|FACE TO FACE
|Year : 2012 | Volume
| Issue : 2 | Page : 86-88
An e-mail interview with Dr. J. Mahanta
|Date of Web Publication||28-Dec-2012|
|How to cite this article:|
. An e-mail interview with Dr. J. Mahanta. Trop Parasitol 2012;2:86-8
Dr. Jagadish Mahanta obtained his MBBS degree from Guwahati Medical College, Assam in 1974 in first class and MD Microbiology from PGI Chandigarh bagging the medal for merit of first order. He has a vast teaching, clinical and research experience. He served reputed institutes of the state and the country namely Guwahati Medical College, PGI Chandigarh etc. He joined the Regional Medical Research Centre, Dibrugarh as a deputy director in the year 1993 and became the Director of this institute in 1996. He has to his credit more than 300 publications in peer reviewed national and international journals. He has authored chapters of several books, and proceedings. He has received a number of prestigious awards for his contribution to the health related research of this part of the country. The ICMR award for 2007 has been conferred upon him for his outstanding epidemiological research in communicable and non-communicable diseases. He is also the recipient of the prestigious SC Parija Oration award 2010 of the Indian Academy of Tropical Parasitology, for his immense contribution to the research on parasitic diseases of this region.

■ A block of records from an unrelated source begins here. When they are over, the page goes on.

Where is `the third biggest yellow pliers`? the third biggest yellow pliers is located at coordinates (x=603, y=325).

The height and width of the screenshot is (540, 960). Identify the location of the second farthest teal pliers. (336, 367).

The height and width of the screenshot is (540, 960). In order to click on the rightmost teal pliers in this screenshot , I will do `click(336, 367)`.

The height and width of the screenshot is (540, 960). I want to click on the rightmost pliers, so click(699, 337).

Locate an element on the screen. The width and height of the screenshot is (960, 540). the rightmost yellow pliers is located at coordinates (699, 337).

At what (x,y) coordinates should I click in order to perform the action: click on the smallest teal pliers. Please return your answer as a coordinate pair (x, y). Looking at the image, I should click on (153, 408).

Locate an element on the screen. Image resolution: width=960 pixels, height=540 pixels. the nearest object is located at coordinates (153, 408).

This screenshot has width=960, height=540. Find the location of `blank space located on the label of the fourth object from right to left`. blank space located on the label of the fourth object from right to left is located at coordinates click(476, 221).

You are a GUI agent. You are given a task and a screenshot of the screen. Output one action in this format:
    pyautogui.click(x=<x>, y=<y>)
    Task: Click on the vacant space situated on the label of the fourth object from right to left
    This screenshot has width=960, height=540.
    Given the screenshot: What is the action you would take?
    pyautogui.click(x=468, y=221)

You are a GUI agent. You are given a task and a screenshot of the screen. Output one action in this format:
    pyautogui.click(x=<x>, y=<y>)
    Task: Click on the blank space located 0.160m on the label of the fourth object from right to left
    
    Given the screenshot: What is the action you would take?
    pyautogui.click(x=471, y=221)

a. Dear Sir, could you shed some light on the salient changes related to policy matters and research activities of the RMRC, Dibrugarh over the years?
Ans: Regional Medical Research Centre (RMRC) for Northeast was established in 1982 as one of the regional centers of Indian Council of Medical Research for biomedical research in seven northeastern states of India, but later on, with inclusion of Sikkim in Northeast Council, the geographic span of the center was extended to Sikkim. Research at RMRC for Northeast started with estimating burden of cancer in this part of the country and malaria epidemiology. But gradually over the years, to keep pace with the development across the globe, research policy of the center took a turn to carry out research in modern biology in areas relevant to northeast, both communicable and noncommunicable diseases. For this, concerted effort was made to-
- develop infrastructure for research in modern biology,
- develop human resource to do cutting-edge research,
- develop collaboration with advance institutes in the country and across the globe,
- develop experimental animal facility, and
- explore traditional knowledge for treatment and prevention of diseases.

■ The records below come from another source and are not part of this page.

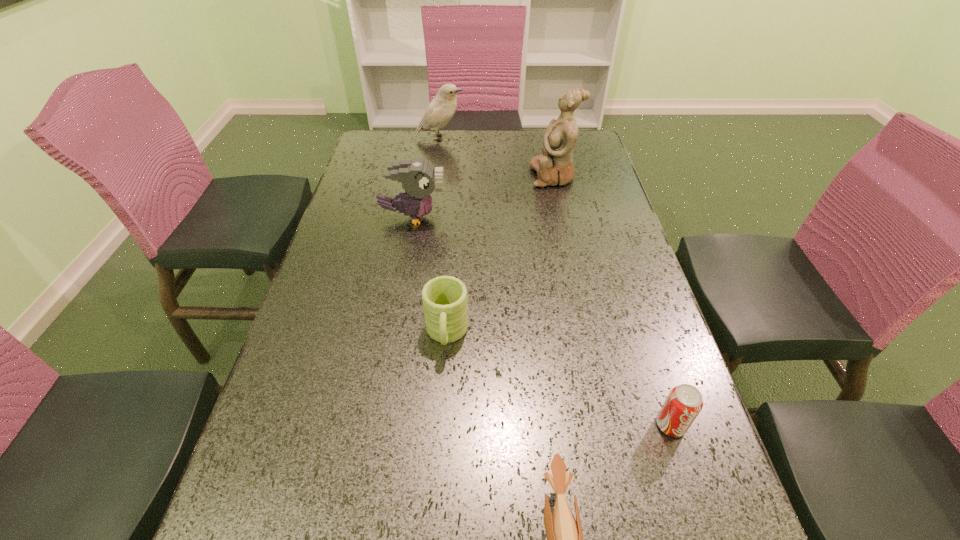 Identify the location of vacant point located between the tallest object and the fourth farthest object. (500, 255).

This screenshot has height=540, width=960. In order to click on object that is the fourth closest to the rightmost bird in this screenshot , I will do `click(555, 167)`.

Identify which object is the fourth closest to the soda can. Please provide its 2D coordinates. Your answer should be formatted as a tuple, i.e. [(x, y)], where the tuple contains the x and y coordinates of a point satisfying the conditions above.

[(555, 167)]

This screenshot has width=960, height=540. In order to click on bird that stands as the closest to the nearest bird in this screenshot , I will do `click(419, 178)`.

The image size is (960, 540). I want to click on the third closest bird relative to the third nearest object, so click(442, 108).

You are a GUI agent. You are given a task and a screenshot of the screen. Output one action in this format:
    pyautogui.click(x=<x>, y=<y>)
    Task: Click on the free space that satisfies the following two spatial constraints: 1. on the front-facing side of the figurine; 2. on the side of the third nearest object with the handle
    The width and height of the screenshot is (960, 540).
    Given the screenshot: What is the action you would take?
    pyautogui.click(x=588, y=334) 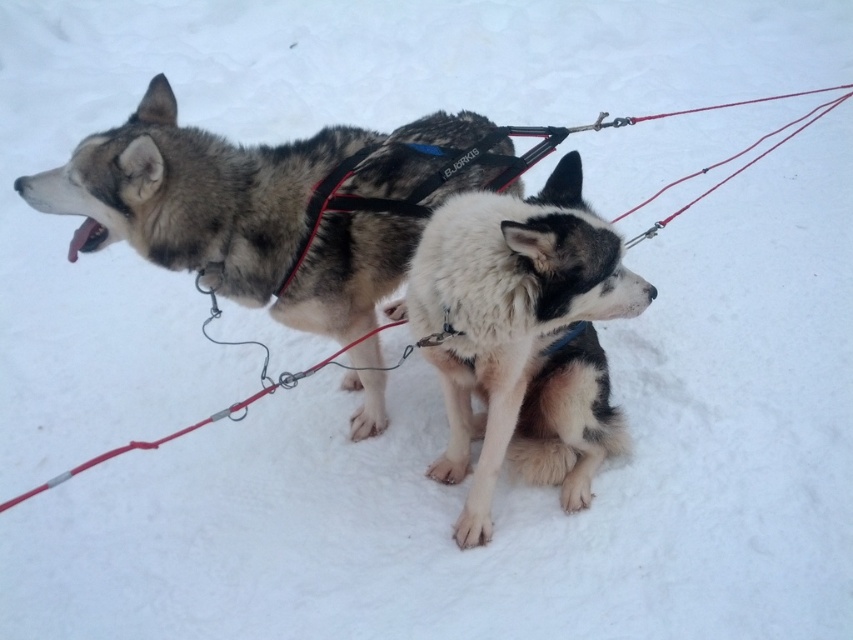 Question: Does dark gray fur at center come behind fuzzy white fur at center?

Choices:
 (A) yes
 (B) no

Answer: (A)

Question: Which point is closer to the camera?

Choices:
 (A) fuzzy white fur at center
 (B) dark gray fur at center

Answer: (A)

Question: Does dark gray fur at center appear under fuzzy white fur at center?

Choices:
 (A) yes
 (B) no

Answer: (B)

Question: Is dark gray fur at center wider than fuzzy white fur at center?

Choices:
 (A) no
 (B) yes

Answer: (B) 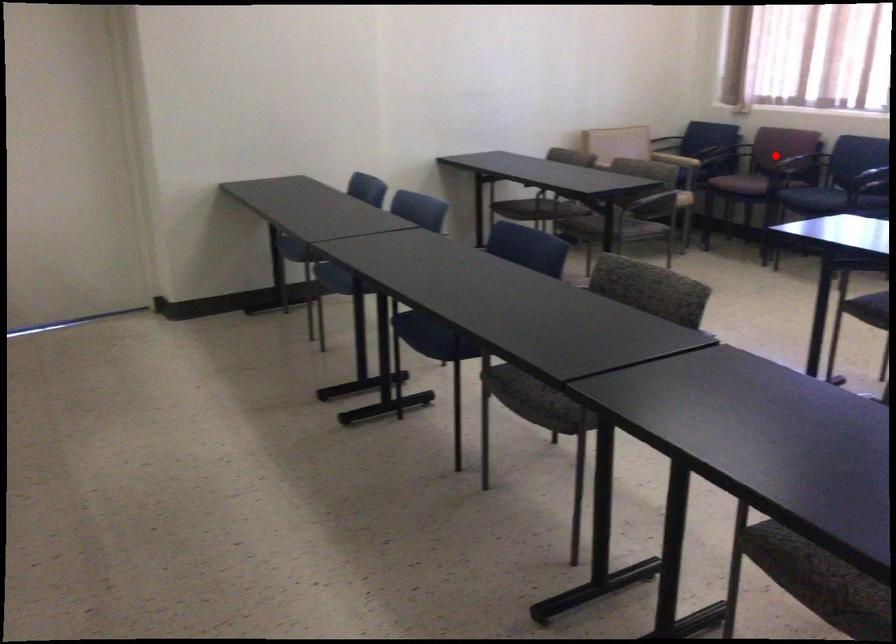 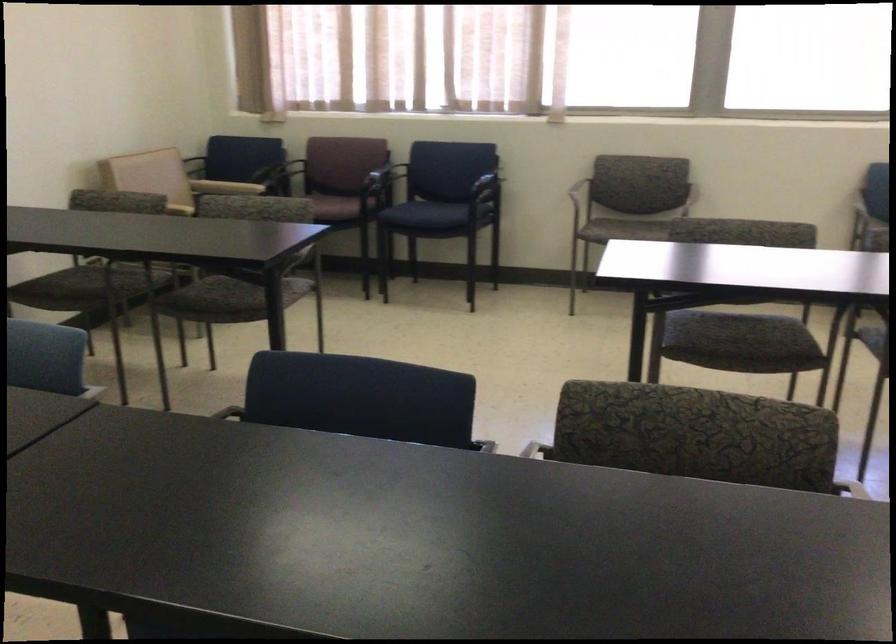 Question: I am providing you with two images of the same scene from different viewpoints. A red point is marked on the first image. At the location where the point appears in image 1, is it still visible in image 2?

Choices:
 (A) Yes
 (B) No

Answer: (B) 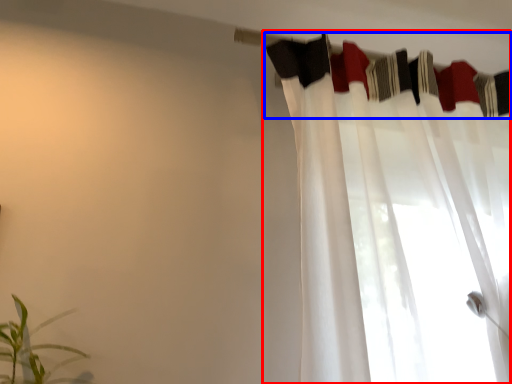 Question: Which point is further to the camera, curtain (highlighted by a red box) or clothesline (highlighted by a blue box)?

Choices:
 (A) curtain
 (B) clothesline

Answer: (B) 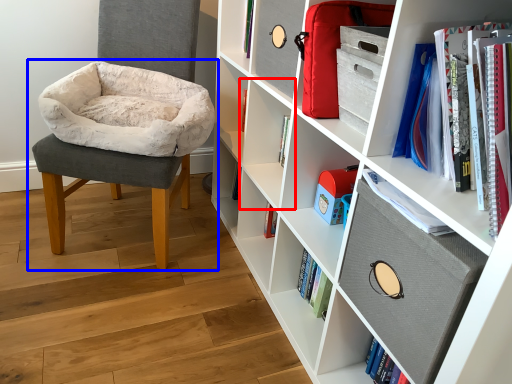 Question: Which object appears closest to the camera in this image, shelf (highlighted by a red box) or chair (highlighted by a blue box)?

Choices:
 (A) shelf
 (B) chair

Answer: (B) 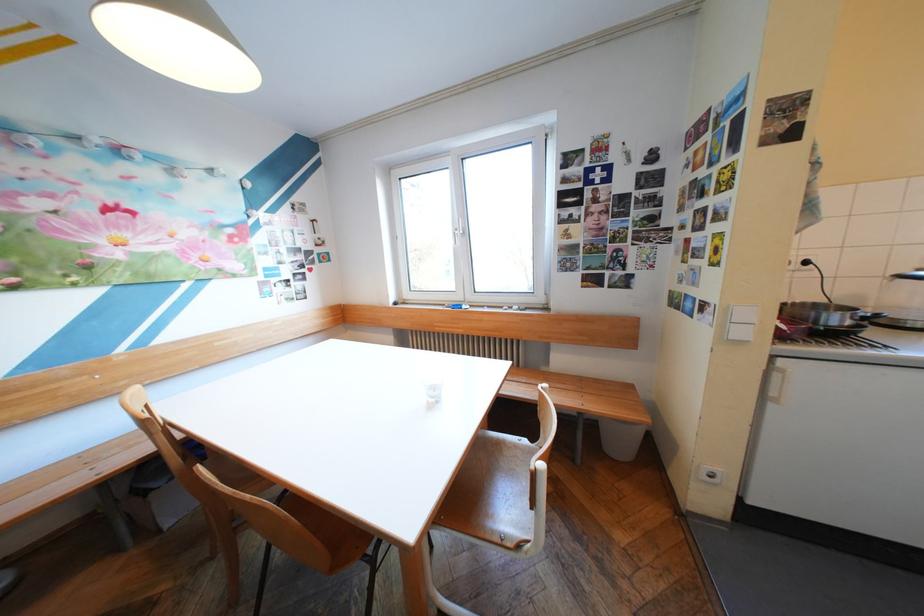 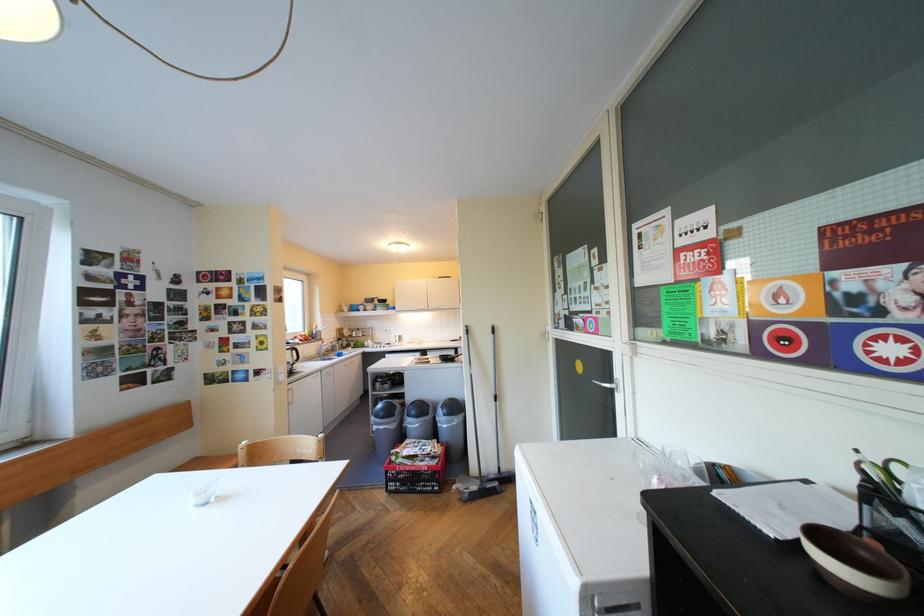 Question: I am providing you with two images of the same scene from different viewpoints. After the viewpoint changes to image2, which objects are now occluded?

Choices:
 (A) faucet handle
 (B) kettle power button
 (C) white trash can
 (D) black broom handle

Answer: (C)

b. How would you assess the present scenario of parasitic diseases in the northeastern Indian states?
Ans : Parasitic diseases are major public health problem in this region. All four known human malaria parasites are found in this region. Out of them, drug-resistant Plasmodium falciparum infection is a major concern. Kala-azar has re-emerged after a long gap in one district of Assam and it may cause havoc in the near future if not contained aggressively. Soil-transmitted helminthes, filariasis among a large section of agro industry workers (tea garden population), neurocysticercosis causing epilepsy, and food-borne trematode infections like paragonimiasis and fascioliasis (due to exotic food behavior) are becoming the major public health challenges in this region.
c. How have the research activities in parasitic diseases in the northeastern states changed in the past years in terms of technicality and quality?
Ans: Research activity in parasitic diseases in the northeast region over the years has witnessed a quantum change. Earlier, estimation of parasitic disease burden, in vivo antimalarial resistance study, and epidemiology of some parasitic diseases were the areas more often chosen by the scientists. But gradually, facilities for continuous culture of malaria parasite, in vivo maintenance for bioassay of new molecules, molecular characterization of parasite for speciation, and drug resistance have been added in the laboratory. More focused etiologic diagnosis, molecular taxonomy, vector biology and transmission dynamics, and newer methods of vector and parasite control could be planned with improvement of technology. Etiology of hitherto unknown parasitic diseases could be established. Today availability of modern tools has made investigation much more accessible to people. Quality of studies has improved with better study design, sampling procedure, and analysis tools.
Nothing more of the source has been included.